E Mirabel ci parla di un talento negato, o quantomeno poco riconosciuto, ma in realtà decisivo per una comunità, per una società: il talento “relazionale” si potrebbe definire, l’abilità di costruire “capitale sociale”, attraverso l’intelligenza emotiva, ovvero la “capacità di relazionarsi agli altri a partire da un paradigma di fiducia, invece che da quello del timore” (Whitmore, Coaching), abilità che permette di diventare “catalizzatori del cambiamento”. Sono le capacità congiunte che possiede Mirabel, l’accoglienza dell’altro e il “non disunirsi, per citare un altro film recente (“È stata la mano di Dio”, Sorrentino).

Encanto ci fa imparare che “ciascuno di noi è qualcosa di più del suo talento”.

Quello che fa la differenza è il saper “mettere insieme”, riconoscendo e valorizzando le diversità, è “unire”, è “proteggere”, è sviluppare resilienza, sopratutto nei momenti di difficoltà. È il saper ottenere il meglio da tutti, ciascuno per il suo valore. E’ realizzare che puoi essere esattamente quello che serve alla comunità perché puoi fare tutto se non serve che sei perfetto.

L’umanità si è potuta evolvere non tanto grazie alla forza ma per la capacità di cooperare. Ciò che distingue il concetto di individuo da quello di persona è proprio l’appartenenza di quest’ultima ad una rete sociale e culturale.
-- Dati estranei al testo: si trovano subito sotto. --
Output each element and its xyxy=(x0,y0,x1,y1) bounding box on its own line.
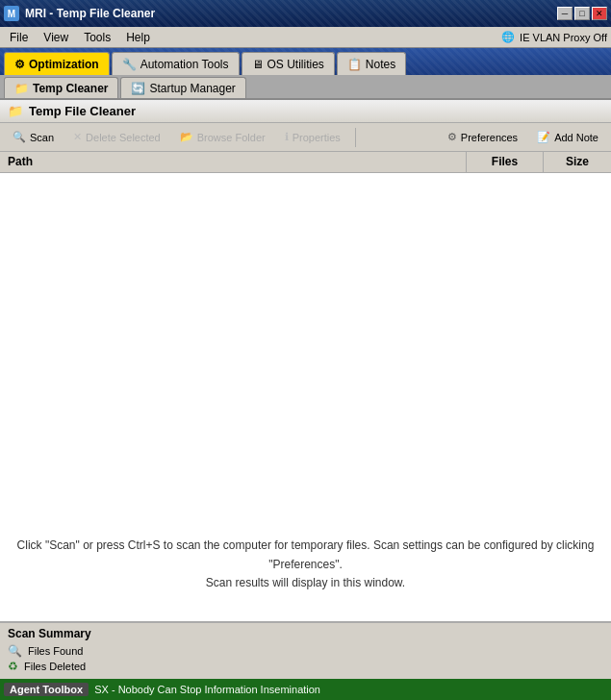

Lo vediamo nelle comunità, come nelle aziende, come nella politica.

Team building

Leader incompetenti e talenti ribelli

In questo senso il tema delle “trappole del talento” non può non incrociare quello della leadership. Nel bel libro “Perché tanti uomini incompetenti diventano leader?” Tomas    Chamorro-Premuzic sostiene che sbagliamo i criteri di selezione e valutazione, le qualità  alle quali associamo il talento. Assecondiamo leader narcisi e con il culto dell’ infallibilità, perché ci sembra che quelle siano le caratteristiche per attribuire la “stoffa del leader”.
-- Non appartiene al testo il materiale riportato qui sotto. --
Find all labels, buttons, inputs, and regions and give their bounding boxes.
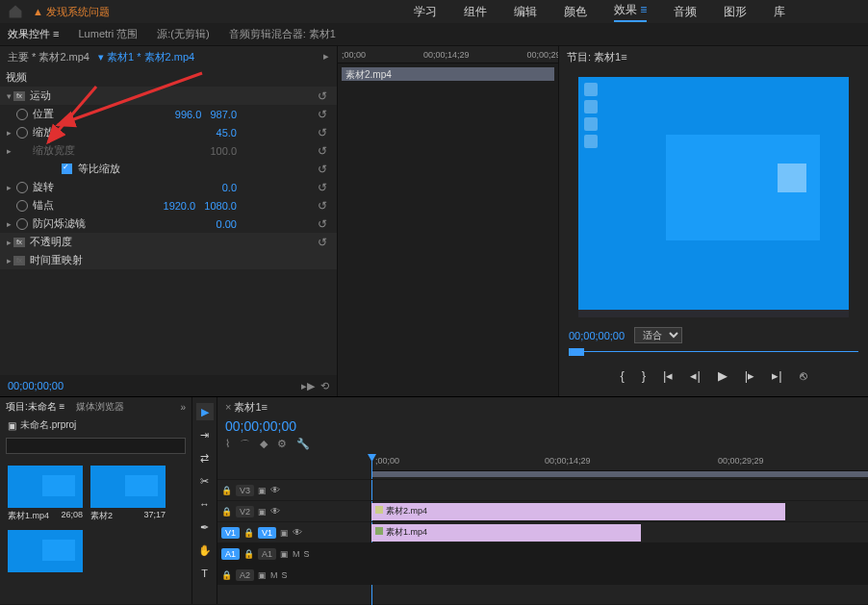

Quindi esaltiamo leader ego-centrati rispetto a chi possiede umiltà e sobrietà, ci piace più chi fa la voce grossa rispetto a chi mantiene un profilo “understatement”. Si privilegiano quindi i tratti utili ad “imporsi” come capo, piuttosto che concentrarsi su quelli che consentono di guidare efficacemente una comunità, un paese, un’impresa.

E il rischio non è solo che il talento sotto pressione si blocchi e si smarrisca come abbiamo visto in Encanto o che si equivochino le stesse qualità alle quali associare il talento.

Il talento può infatti fuggire, non solo da chi lo possiede, ma dagli altri, da certe aziende ad esempio. Come dice Francesca Gino l’autrice di “Talento ribelle”: “le relazioni sul lavoro sono un fattore importante, e vengono valorizzate quelle che includono empatia e rispetto. Quando queste condizioni mancano, i dati suggeriscono, il talento se ne va, in cerca di migliori opportunità”.

Non se ne parla ancora abbastanza ma, se dovessi basarmi sulla mia esperienza, passata e presente, di Manager e Coach, non avrei dubbi ad indicare nell’incapacità delle organizzazioni di creare un clima, una cultura, di buone relazioni interne, uno dei costi economici tra i più trascurati e meno gestiti nelle aziende.

Il Coaching, sia come consulenza di processo da parte di un professionista sia come approccio acquisito dal Management, può rappresentare, per la sua capacità di “scoprire soluzioni insieme” e affinare competenze a partire da quelle relazionali, una grande opportunità di facilitazione e crescita.

Concludendo, mi piace pensare che la piccola ragazza occhialuta “senza talento”, un po’ emarginata un po’ compatita dalla famiglia, sia riuscita nell’impresa di salvare il miracolo di Encanto trovando il coraggio non solo di assumersi la leadership, ma di incarnare una modalità differente di leadership.

Un modello che non punta esclusivamente alle competenze specialistiche ma a quelle trasversali, comportamentali e relazionali, a partire dall’intelligenza emotiva e dalla costruzione di capitale sociale. Una leadership che opera secondo lo schema “agisci, apprendi, adatta”, focalizzata sul “bene comune” piuttosto che sul proprio ego, attenta al bilanciamento tra interessi e all’evoluzione positiva del gruppo. Quella che potremmo definire “leadership saggia”, sapendo che come dice R.J. Sternberg “Il mondo non soffre per mancanza di intelligenza, soffre molto per mancanza di saggezza”.